"""

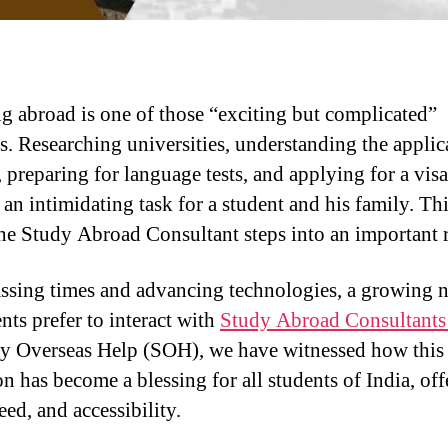
g abroad is one of those “exciting but complicated”
s. Researching universities, understanding the applic
, preparing for language tests, and applying for a vis
an intimidating task for a student and his family. Thi
he Study Abroad Consultant steps into an important r
ssing times and advancing technologies, a growing
nts prefer to interact with
Study Abroad Consultants
y Overseas Help (SOH), we have witnessed how this 
on has become a blessing for all students of India, of
eed, and accessibility.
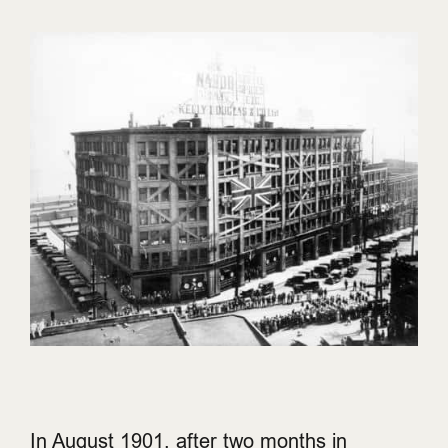
In August 1901, after two months in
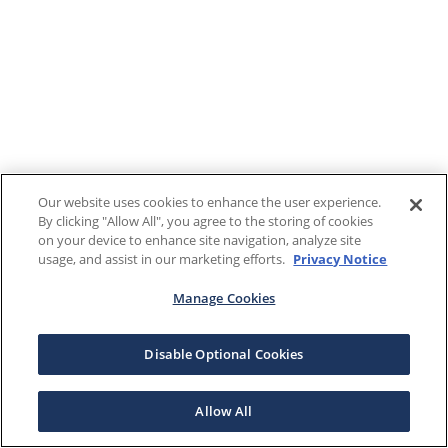
Our website uses cookies to enhance the user experience.
By clicking "Allow All", you agree to the storing of cookies
on your device to enhance site navigation, analyze site
usage, and assist in our marketing efforts.
Privacy Notice
Manage Cookies
Disable Optional Cookies
Allow All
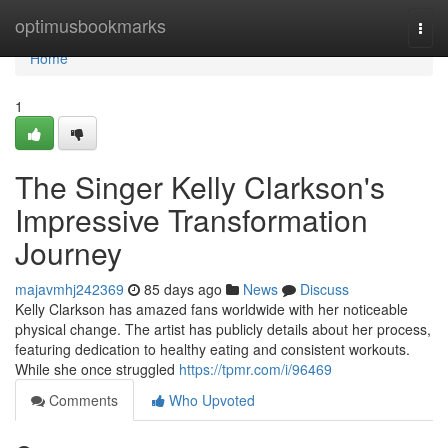
Home
optimusbookmarks
Togg
navi
Home
1
The Singer Kelly Clarkson's
Impressive Transformation
Journey
majavmhj242369
85 days ago
News
Discuss
Kelly Clarkson has amazed fans worldwide with her noticeable
physical change. The artist has publicly details about her process,
featuring dedication to healthy eating and consistent workouts.
While she once struggled
https://tpmr.com/i/96469
Comments
Who Upvoted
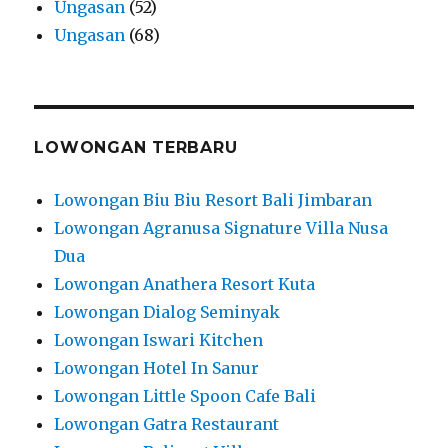
Ungasan
(52)
Ungasan
(68)
LOWONGAN TERBARU
Lowongan Biu Biu Resort Bali Jimbaran
Lowongan Agranusa Signature Villa Nusa
Dua
Lowongan Anathera Resort Kuta
Lowongan Dialog Seminyak
Lowongan Iswari Kitchen
Lowongan Hotel In Sanur
Lowongan Little Spoon Cafe Bali
Lowongan Gatra Restaurant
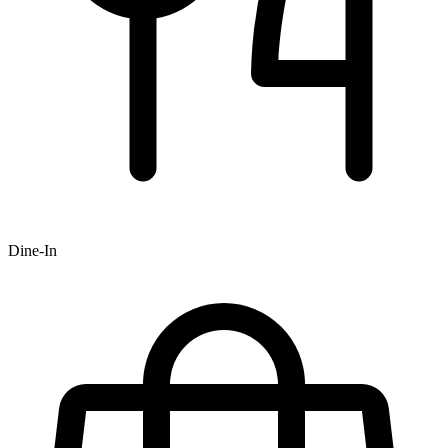
Dine-In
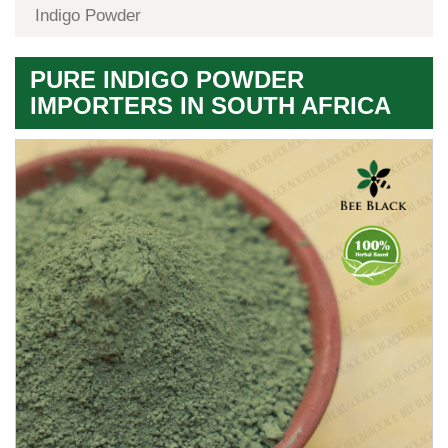
Indigo Powder
PURE INDIGO POWDER
IMPORTERS IN SOUTH AFRICA
Premium
Herbal
Quality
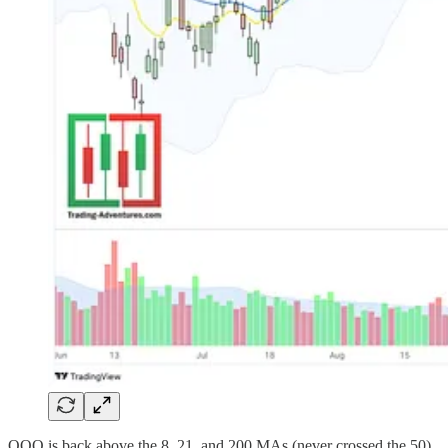
QQQ is back above the 8, 21, and 200 MAs (never crossed the 50),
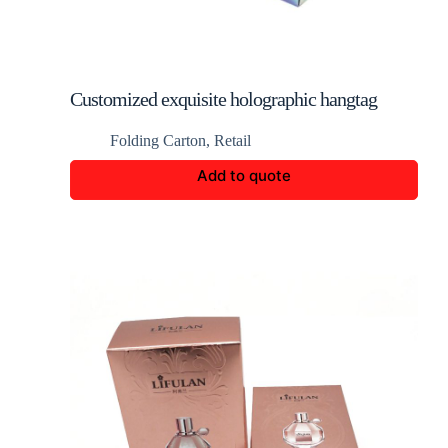
Customized exquisite holographic hangtag
display box
Folding Carton
,
Retail
Add to quote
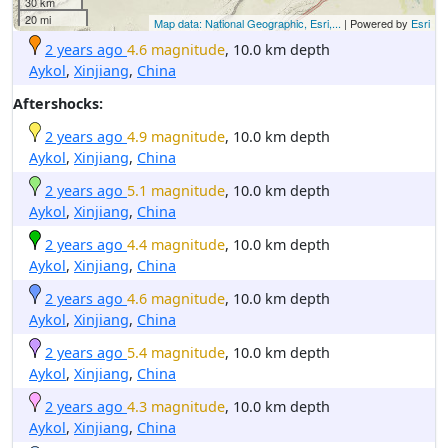
30 km
20 mi
Map data: National Geographic, Esri,...
| Powered by
Esri
2 years ago
4.6 magnitude
, 10.0 km depth
Aykol
,
Xinjiang
,
China
Aftershocks:
2 years ago
4.9 magnitude
, 10.0 km depth
Aykol
,
Xinjiang
,
China
2 years ago
5.1 magnitude
, 10.0 km depth
Aykol
,
Xinjiang
,
China
2 years ago
4.4 magnitude
, 10.0 km depth
Aykol
,
Xinjiang
,
China
2 years ago
4.6 magnitude
, 10.0 km depth
Aykol
,
Xinjiang
,
China
2 years ago
5.4 magnitude
, 10.0 km depth
Aykol
,
Xinjiang
,
China
2 years ago
4.3 magnitude
, 10.0 km depth
Aykol
,
Xinjiang
,
China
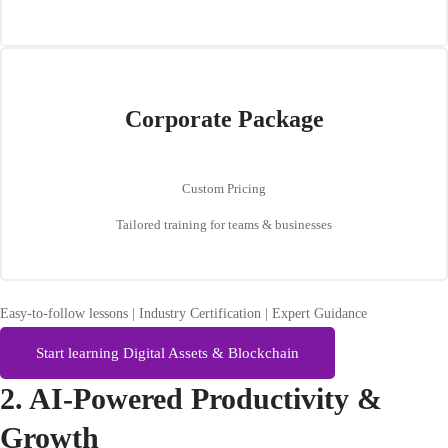
Corporate Package
Custom Pricing
Tailored training for teams & businesses
Easy-to-follow lessons | Industry Certification | Expert Guidance
Start learning Digital Assets & Blockchain
2. AI-Powered Productivity &
Growth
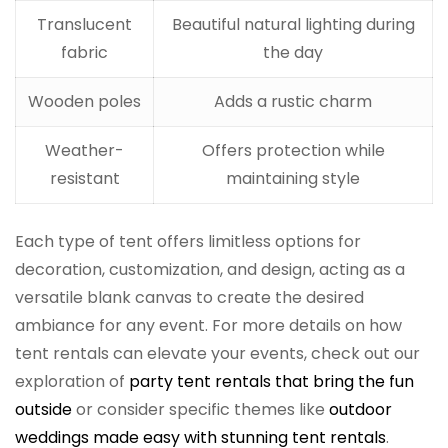
Translucent
Beautiful natural lighting during
fabric
the day
Wooden poles
Adds a rustic charm
Weather-
Offers protection while
resistant
maintaining style
Each type of tent offers limitless options for
decoration, customization, and design, acting as a
versatile blank canvas to create the desired
ambiance for any event. For more details on how
tent rentals can elevate your events, check out our
exploration of
party tent rentals that bring the fun
outside
or consider specific themes like
outdoor
weddings made easy with stunning tent rentals
.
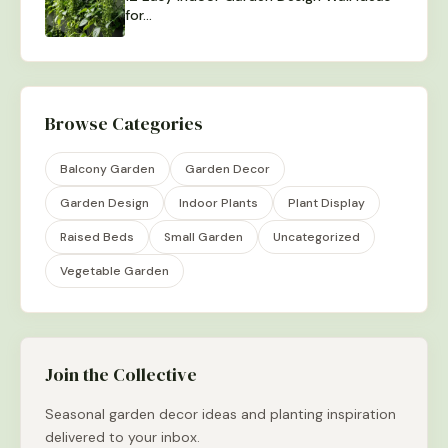
for…
Browse Categories
Balcony Garden
Garden Decor
Garden Design
Indoor Plants
Plant Display
Raised Beds
Small Garden
Uncategorized
Vegetable Garden
Join the Collective
Seasonal garden decor ideas and planting inspiration
delivered to your inbox.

"""

__WHAT YOU SHOULD DO__
Show every line in the entries above that contains the string "with".

__REPLY__
nts prefer to interact with
Kelly Clarkson has amazed fans worldwide with her noticeable
weddings made easy with stunning tent rentals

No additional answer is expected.